Data items

• • • • •

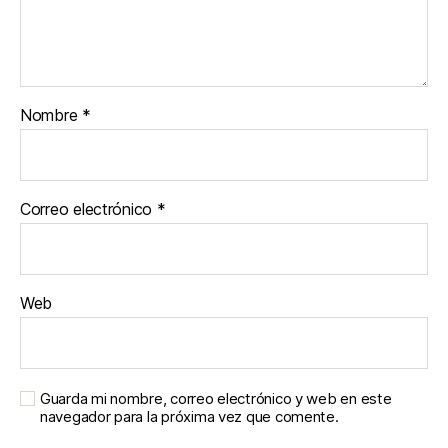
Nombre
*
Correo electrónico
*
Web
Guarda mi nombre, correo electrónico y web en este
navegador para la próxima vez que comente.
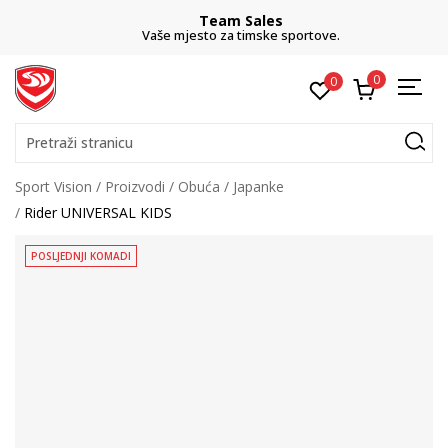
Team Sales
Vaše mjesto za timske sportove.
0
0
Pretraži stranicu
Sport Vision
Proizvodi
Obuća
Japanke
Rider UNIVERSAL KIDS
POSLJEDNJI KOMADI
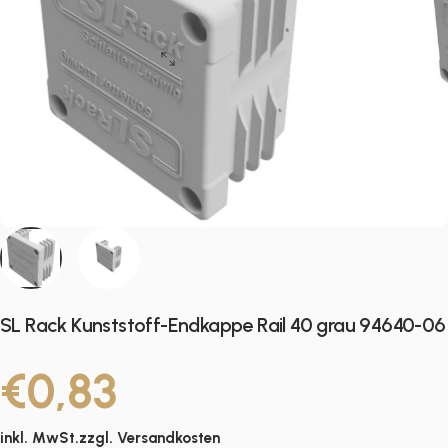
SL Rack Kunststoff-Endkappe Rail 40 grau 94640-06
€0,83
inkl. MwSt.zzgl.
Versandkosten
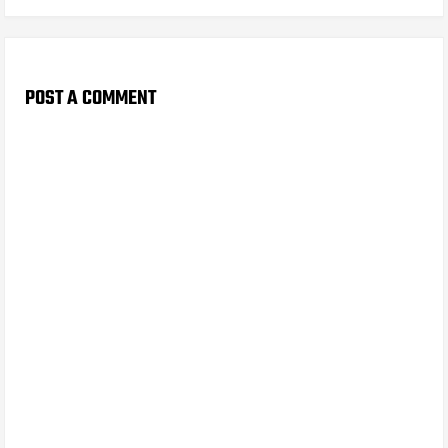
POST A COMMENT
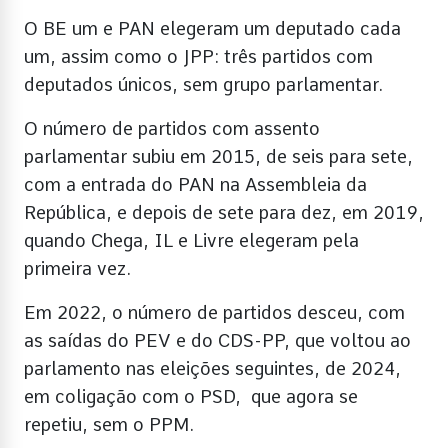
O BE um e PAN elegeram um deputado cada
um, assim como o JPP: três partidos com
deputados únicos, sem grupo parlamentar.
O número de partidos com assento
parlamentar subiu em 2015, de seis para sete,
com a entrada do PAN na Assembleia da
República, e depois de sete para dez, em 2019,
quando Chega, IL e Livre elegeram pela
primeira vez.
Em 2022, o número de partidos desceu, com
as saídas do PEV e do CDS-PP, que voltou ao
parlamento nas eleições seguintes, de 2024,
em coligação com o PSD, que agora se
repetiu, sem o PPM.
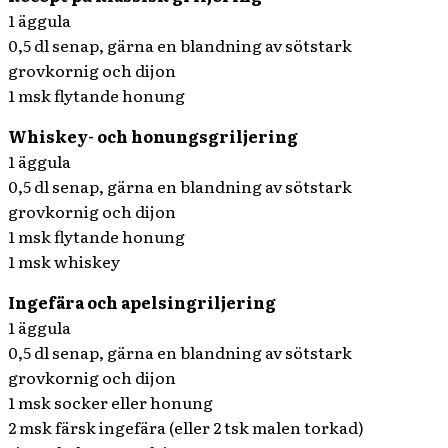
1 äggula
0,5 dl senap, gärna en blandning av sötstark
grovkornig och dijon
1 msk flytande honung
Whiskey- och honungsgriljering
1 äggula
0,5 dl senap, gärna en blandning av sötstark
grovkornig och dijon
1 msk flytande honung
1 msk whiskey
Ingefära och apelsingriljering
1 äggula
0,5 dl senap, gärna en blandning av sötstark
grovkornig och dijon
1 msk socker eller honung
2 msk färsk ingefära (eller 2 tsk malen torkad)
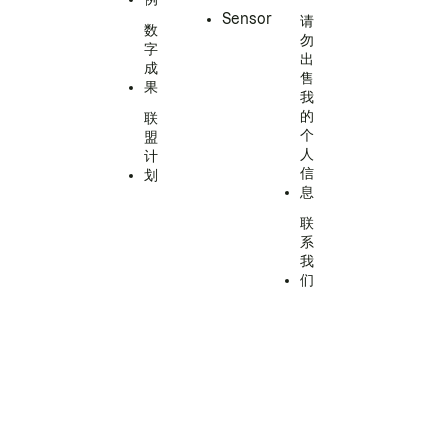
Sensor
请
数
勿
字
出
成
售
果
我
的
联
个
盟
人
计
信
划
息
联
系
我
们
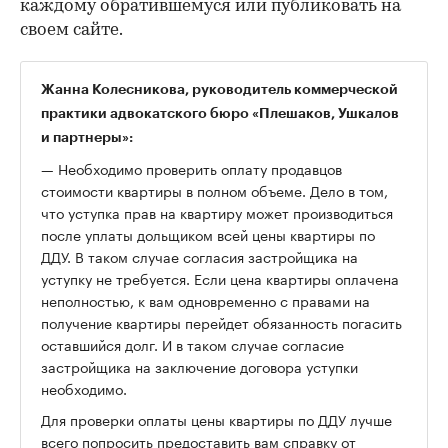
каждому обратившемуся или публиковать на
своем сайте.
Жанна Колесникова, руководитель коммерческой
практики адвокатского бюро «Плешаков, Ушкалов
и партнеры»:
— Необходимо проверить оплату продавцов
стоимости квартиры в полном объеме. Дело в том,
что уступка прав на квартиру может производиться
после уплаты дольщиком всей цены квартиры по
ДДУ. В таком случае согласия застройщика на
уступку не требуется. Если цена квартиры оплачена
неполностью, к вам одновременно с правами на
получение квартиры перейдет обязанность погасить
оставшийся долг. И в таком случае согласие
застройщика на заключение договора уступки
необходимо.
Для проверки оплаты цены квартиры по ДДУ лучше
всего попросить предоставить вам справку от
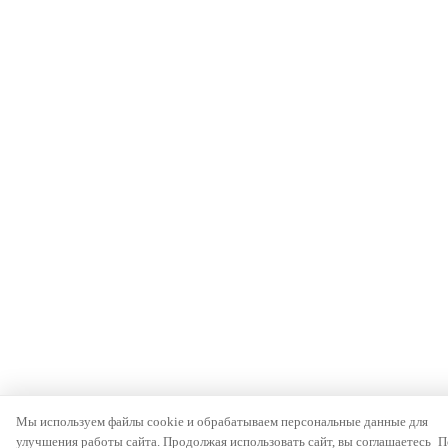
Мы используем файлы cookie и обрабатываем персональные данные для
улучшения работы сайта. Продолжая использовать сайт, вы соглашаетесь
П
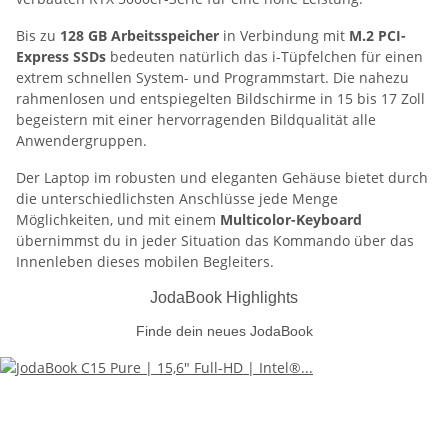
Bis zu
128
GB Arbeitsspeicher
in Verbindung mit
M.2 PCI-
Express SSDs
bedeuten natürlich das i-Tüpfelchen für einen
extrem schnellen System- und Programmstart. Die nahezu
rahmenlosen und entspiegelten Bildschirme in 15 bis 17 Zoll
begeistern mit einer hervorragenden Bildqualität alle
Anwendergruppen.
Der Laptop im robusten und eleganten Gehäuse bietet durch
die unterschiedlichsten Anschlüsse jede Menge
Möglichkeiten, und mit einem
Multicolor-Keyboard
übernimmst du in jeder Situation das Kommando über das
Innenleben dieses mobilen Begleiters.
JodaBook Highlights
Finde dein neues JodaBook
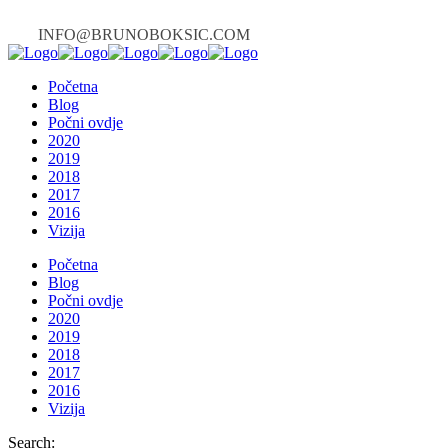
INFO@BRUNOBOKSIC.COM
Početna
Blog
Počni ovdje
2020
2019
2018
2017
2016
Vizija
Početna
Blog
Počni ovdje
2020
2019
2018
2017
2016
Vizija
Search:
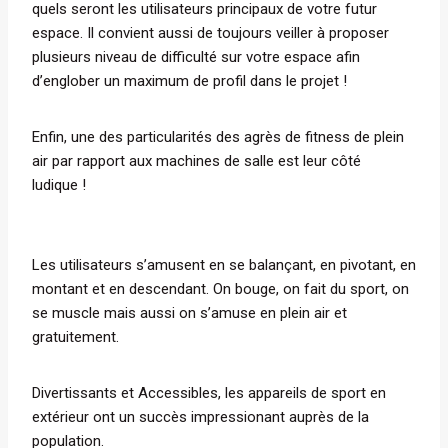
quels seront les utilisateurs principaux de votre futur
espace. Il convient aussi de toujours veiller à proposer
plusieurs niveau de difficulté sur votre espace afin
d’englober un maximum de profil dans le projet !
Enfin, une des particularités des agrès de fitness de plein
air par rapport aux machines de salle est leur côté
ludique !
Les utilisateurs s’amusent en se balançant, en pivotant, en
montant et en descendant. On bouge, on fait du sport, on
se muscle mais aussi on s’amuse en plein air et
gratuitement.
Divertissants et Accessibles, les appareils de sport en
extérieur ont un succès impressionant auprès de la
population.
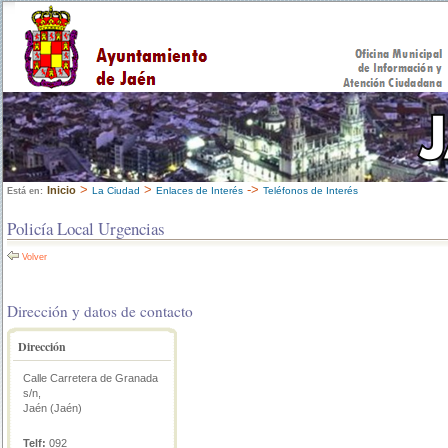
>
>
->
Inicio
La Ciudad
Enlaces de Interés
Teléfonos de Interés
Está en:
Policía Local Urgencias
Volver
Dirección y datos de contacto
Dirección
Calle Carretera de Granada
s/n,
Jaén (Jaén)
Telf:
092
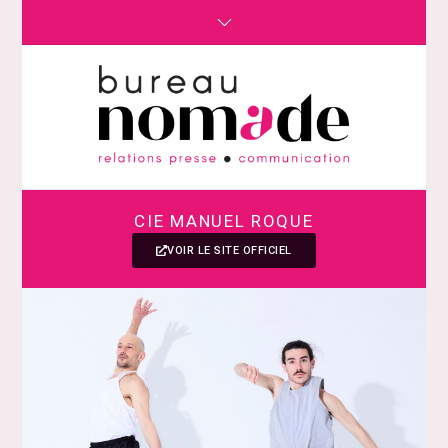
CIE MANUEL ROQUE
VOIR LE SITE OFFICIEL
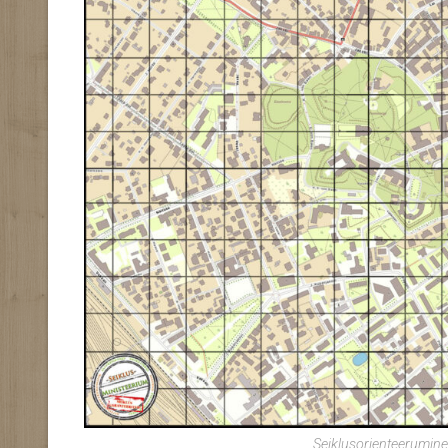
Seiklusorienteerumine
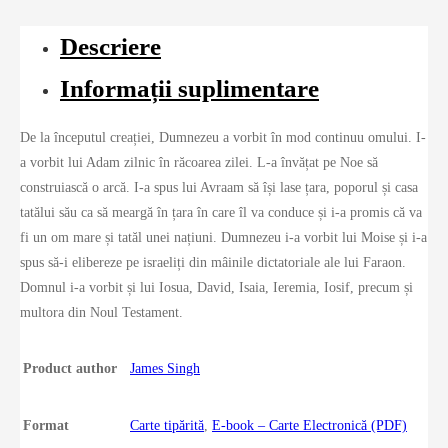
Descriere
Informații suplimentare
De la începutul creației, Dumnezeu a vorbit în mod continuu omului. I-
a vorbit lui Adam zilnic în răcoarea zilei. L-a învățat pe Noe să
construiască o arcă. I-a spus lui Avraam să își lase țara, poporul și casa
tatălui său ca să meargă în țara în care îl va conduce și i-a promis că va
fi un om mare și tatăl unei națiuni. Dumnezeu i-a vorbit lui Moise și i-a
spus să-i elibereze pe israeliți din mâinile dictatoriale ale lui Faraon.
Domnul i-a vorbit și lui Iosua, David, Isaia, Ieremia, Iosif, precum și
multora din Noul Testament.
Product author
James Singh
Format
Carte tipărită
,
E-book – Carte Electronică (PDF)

• • • • •

Check each line of the data above for the string "votre", and copy the ones that have it.

**Solution for this exercise**.
quels seront les utilisateurs principaux de votre futur
plusieurs niveau de difficulté sur votre espace afin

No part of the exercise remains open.